- **Task item**: Below are some records; find each line that carries the word "Weekend" and copy it.

- **Data**:
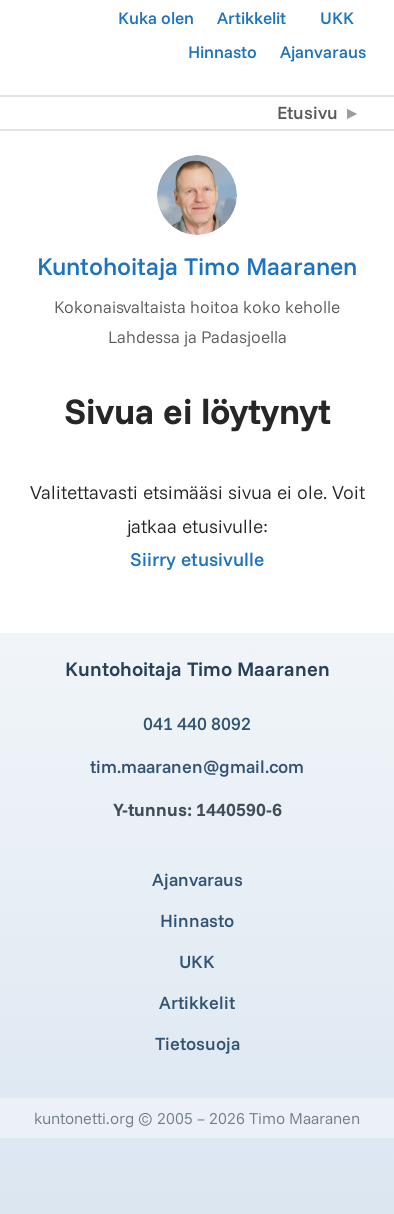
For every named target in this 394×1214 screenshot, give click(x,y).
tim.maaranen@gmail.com (197, 766)
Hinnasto (222, 51)
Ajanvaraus (323, 51)
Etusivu (307, 112)
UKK (337, 17)
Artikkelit (251, 17)
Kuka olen (156, 17)
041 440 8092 (197, 723)
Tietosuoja (197, 1043)
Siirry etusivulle (197, 559)
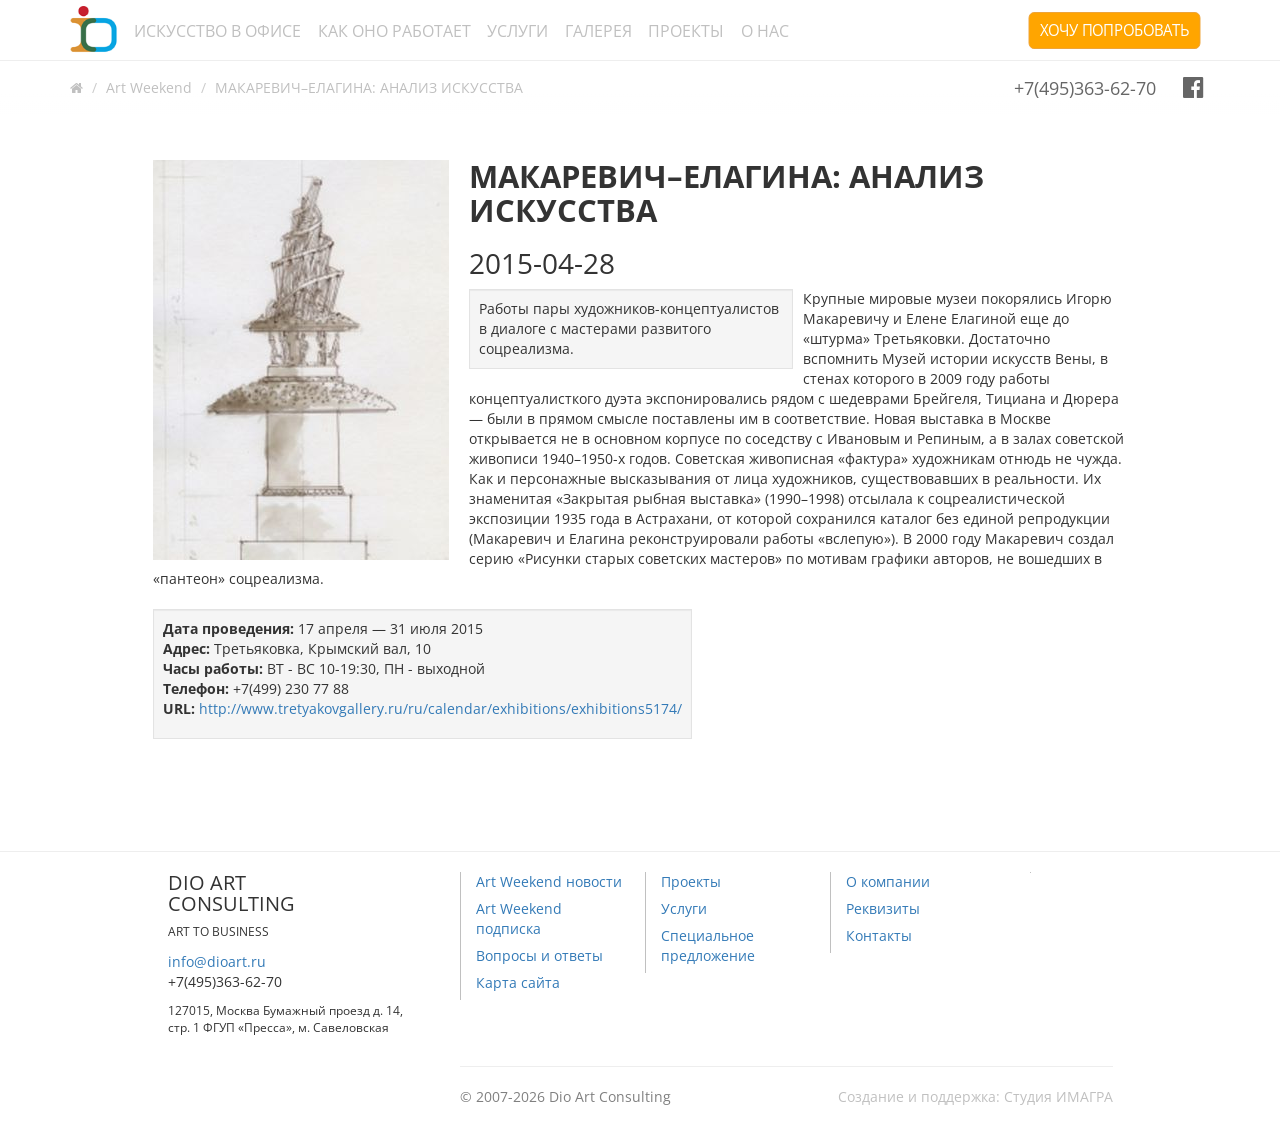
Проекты (686, 31)
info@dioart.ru (217, 961)
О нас (765, 31)
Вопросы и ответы (539, 955)
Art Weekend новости (549, 881)
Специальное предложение (708, 945)
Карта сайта (518, 982)
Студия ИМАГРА (1058, 1096)
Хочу (1114, 30)
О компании (888, 881)
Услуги (517, 31)
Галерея (598, 31)
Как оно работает (394, 31)
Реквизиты (883, 908)
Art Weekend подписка (519, 918)
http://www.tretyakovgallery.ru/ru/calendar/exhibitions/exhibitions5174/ (440, 708)
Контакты (879, 935)
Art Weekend (149, 87)
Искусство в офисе (217, 31)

- **Response**:
Art Weekend новости (549, 881)
Art Weekend подписка (519, 918)
Art Weekend (149, 87)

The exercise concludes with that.